**What to work on:** All of the data should be restated exactly as it stands.
————
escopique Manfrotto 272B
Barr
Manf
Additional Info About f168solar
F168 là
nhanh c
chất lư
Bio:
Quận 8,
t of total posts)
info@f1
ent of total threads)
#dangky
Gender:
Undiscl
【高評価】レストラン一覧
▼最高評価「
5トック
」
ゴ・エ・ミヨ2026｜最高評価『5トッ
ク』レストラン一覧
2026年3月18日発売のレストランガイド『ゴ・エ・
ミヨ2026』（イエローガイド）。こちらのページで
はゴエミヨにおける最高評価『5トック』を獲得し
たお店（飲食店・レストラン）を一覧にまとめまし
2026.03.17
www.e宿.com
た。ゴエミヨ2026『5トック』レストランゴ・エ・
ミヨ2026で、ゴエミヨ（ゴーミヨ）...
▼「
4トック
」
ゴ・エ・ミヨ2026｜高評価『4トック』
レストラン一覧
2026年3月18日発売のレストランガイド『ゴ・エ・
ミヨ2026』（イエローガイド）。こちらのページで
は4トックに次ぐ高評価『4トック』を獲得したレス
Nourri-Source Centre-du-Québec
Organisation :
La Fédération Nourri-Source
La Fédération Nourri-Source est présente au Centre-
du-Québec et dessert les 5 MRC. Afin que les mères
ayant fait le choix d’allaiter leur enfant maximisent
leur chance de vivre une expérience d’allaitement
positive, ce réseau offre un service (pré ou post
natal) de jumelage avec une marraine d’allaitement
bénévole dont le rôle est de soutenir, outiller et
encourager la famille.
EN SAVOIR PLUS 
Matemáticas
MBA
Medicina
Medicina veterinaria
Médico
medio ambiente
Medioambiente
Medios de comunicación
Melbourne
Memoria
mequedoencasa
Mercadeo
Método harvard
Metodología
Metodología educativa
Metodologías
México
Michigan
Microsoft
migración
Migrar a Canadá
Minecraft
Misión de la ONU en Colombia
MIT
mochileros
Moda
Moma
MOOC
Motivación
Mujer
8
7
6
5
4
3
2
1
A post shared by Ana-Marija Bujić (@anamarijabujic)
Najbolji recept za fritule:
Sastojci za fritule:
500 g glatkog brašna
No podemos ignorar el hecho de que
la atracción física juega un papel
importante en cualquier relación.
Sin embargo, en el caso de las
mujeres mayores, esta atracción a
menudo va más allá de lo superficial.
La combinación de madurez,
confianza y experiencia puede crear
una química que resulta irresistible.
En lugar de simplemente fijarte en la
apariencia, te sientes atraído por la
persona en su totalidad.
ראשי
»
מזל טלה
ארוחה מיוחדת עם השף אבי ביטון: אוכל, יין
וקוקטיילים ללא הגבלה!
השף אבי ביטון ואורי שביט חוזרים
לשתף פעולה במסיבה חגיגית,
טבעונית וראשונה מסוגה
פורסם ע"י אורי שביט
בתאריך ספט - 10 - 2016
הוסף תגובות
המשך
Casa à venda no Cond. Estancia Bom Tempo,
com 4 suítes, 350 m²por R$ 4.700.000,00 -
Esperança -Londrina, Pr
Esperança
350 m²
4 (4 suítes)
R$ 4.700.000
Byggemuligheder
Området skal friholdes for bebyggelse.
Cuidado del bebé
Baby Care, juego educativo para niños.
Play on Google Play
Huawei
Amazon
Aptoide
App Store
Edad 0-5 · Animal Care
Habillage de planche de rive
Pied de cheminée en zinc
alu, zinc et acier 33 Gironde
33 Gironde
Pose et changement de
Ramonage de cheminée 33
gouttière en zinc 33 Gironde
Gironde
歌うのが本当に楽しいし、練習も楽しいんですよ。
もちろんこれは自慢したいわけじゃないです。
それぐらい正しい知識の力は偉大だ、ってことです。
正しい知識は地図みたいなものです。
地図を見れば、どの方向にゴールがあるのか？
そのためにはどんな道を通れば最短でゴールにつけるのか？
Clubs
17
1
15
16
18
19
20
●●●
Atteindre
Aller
————
**Exercise solution:**
escopique Manfrotto 272B
Barr
Manf
Additional Info About f168solar
F168 là
nhanh c
chất lư
Bio:
Quận 8,
t of total posts)
info@f1
ent of total threads)
#dangky
Gender:
Undiscl
【高評価】レストラン一覧
▼最高評価「
5トック
」
ゴ・エ・ミヨ2026｜最高評価『5トッ
ク』レストラン一覧
2026年3月18日発売のレストランガイド『ゴ・エ・
ミヨ2026』（イエローガイド）。こちらのページで
はゴエミヨにおける最高評価『5トック』を獲得し
たお店（飲食店・レストラン）を一覧にまとめまし
2026.03.17
www.e宿.com
た。ゴエミヨ2026『5トック』レストランゴ・エ・
ミヨ2026で、ゴエミヨ（ゴーミヨ）...
▼「
4トック
」
ゴ・エ・ミヨ2026｜高評価『4トック』
レストラン一覧
2026年3月18日発売のレストランガイド『ゴ・エ・
ミヨ2026』（イエローガイド）。こちらのページで
は4トックに次ぐ高評価『4トック』を獲得したレス
Nourri-Source Centre-du-Québec
Organisation :
La Fédération Nourri-Source
La Fédération Nourri-Source est présente au Centre-
du-Québec et dessert les 5 MRC. Afin que les mères
ayant fait le choix d’allaiter leur enfant maximisent
leur chance de vivre une expérience d’allaitement
positive, ce réseau offre un service (pré ou post
natal) de jumelage avec une marraine d’allaitement
bénévole dont le rôle est de soutenir, outiller et
encourager la famille.
EN SAVOIR PLUS 
Matemáticas
MBA
Medicina
Medicina veterinaria
Médico
medio ambiente
Medioambiente
Medios de comunicación
Melbourne
Memoria
mequedoencasa
Mercadeo
Método harvard
Metodología
Metodología educativa
Metodologías
México
Michigan
Microsoft
migración
Migrar a Canadá
Minecraft
Misión de la ONU en Colombia
MIT
mochileros
Moda
Moma
MOOC
Motivación
Mujer
8
7
6
5
4
3
2
1
A post shared by Ana-Marija Bujić (@anamarijabujic)
Najbolji recept za fritule:
Sastojci za fritule:
500 g glatkog brašna
No podemos ignorar el hecho de que
la atracción física juega un papel
importante en cualquier relación.
Sin embargo, en el caso de las
mujeres mayores, esta atracción a
menudo va más allá de lo superficial.
La combinación de madurez,
confianza y experiencia puede crear
una química que resulta irresistible.
En lugar de simplemente fijarte en la
apariencia, te sientes atraído por la
persona en su totalidad.
ראשי
»
מזל טלה
ארוחה מיוחדת עם השף אבי ביטון: אוכל, יין
וקוקטיילים ללא הגבלה!
השף אבי ביטון ואורי שביט חוזרים
לשתף פעולה במסיבה חגיגית,
טבעונית וראשונה מסוגה
פורסם ע"י אורי שביט
בתאריך ספט - 10 - 2016
הוסף תגובות
המשך
Casa à venda no Cond. Estancia Bom Tempo,
com 4 suítes, 350 m²por R$ 4.700.000,00 -
Esperança -Londrina, Pr
Esperança
350 m²
4 (4 suítes)
R$ 4.700.000
Byggemuligheder
Området skal friholdes for bebyggelse.
Cuidado del bebé
Baby Care, juego educativo para niños.
Play on Google Play
Huawei
Amazon
Aptoide
App Store
Edad 0-5 · Animal Care
Habillage de planche de rive
Pied de cheminée en zinc
alu, zinc et acier 33 Gironde
33 Gironde
Pose et changement de
Ramonage de cheminée 33
gouttière en zinc 33 Gironde
Gironde
歌うのが本当に楽しいし、練習も楽しいんですよ。
もちろんこれは自慢したいわけじゃないです。
それぐらい正しい知識の力は偉大だ、ってことです。
正しい知識は地図みたいなものです。
地図を見れば、どの方向にゴールがあるのか？
そのためにはどんな道を通れば最短でゴールにつけるのか？
Clubs
17
1
15
16
18
19
20
●●●
Atteindre
Aller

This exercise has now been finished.